[llvm] AMDGPU: Fix buffer intrinsic handling for various 16-bit elements. (PR #95376)
via llvm-commits
llvm-commits at lists.llvm.org
Thu Jun 13 02:18:34 PDT 2024
llvmbot wrote:
<!--LLVM PR SUMMARY COMMENT-->
@llvm/pr-subscribers-backend-amdgpu
Author: Matt Arsenault (arsenm)
<details>
<summary>Changes</summary>
Mostly fixes handling of bfloat vectors, but also some missing
i16 cases.
---
Patch is 26.64 KiB, truncated to 20.00 KiB below, full version: https://github.com/llvm/llvm-project/pull/95376.diff
6 Files Affected:
- (modified) llvm/lib/Target/AMDGPU/BUFInstructions.td (+8)

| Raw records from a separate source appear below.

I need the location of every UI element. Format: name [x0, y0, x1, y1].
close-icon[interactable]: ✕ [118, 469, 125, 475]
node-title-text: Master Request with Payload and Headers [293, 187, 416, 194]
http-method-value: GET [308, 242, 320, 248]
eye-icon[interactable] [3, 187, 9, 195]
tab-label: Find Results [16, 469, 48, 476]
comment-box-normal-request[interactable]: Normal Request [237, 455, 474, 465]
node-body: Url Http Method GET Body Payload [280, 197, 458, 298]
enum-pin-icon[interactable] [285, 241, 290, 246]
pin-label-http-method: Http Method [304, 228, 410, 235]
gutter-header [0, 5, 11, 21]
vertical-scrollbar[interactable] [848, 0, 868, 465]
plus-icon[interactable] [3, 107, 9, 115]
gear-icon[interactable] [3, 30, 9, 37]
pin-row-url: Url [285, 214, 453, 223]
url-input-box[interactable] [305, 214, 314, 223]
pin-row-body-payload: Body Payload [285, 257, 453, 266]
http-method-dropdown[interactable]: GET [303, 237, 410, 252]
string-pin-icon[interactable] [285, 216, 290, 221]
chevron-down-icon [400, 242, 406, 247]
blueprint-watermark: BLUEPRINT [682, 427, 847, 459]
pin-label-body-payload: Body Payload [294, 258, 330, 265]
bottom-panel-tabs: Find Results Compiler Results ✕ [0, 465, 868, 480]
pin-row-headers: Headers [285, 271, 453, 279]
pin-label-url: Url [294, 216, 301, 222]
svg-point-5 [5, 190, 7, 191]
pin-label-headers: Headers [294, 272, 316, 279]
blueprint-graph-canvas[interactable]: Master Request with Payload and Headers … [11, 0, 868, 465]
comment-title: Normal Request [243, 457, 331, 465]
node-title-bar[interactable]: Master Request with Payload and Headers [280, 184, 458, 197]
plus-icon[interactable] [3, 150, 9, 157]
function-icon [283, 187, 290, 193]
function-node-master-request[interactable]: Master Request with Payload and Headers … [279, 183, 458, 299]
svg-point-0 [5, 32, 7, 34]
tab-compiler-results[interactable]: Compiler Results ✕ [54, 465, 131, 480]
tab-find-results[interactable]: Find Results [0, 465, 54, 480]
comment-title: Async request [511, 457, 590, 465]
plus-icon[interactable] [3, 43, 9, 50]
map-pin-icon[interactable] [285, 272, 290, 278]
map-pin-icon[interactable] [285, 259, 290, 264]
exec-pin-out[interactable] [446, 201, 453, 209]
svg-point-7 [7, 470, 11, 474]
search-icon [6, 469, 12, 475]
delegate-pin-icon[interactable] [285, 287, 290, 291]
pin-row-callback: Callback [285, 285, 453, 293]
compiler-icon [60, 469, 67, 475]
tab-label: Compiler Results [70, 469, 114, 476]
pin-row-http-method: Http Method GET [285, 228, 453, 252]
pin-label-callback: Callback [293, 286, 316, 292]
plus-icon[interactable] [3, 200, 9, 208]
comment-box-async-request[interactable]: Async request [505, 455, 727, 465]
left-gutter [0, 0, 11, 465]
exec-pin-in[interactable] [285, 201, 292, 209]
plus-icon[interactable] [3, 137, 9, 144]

- (modified) llvm/lib/Target/AMDGPU/SIISelLowering.cpp (+10-7)
- (added) llvm/test/CodeGen/AMDGPU/llvm.amdgcn.raw.ptr.buffer.load.bf16.ll (+183)
- (modified) llvm/test/CodeGen/AMDGPU/llvm.amdgcn.raw.ptr.buffer.load.ll (+58-8)
- (added) llvm/test/CodeGen/AMDGPU/llvm.amdgcn.raw.ptr.buffer.store.bf16.ll (+139)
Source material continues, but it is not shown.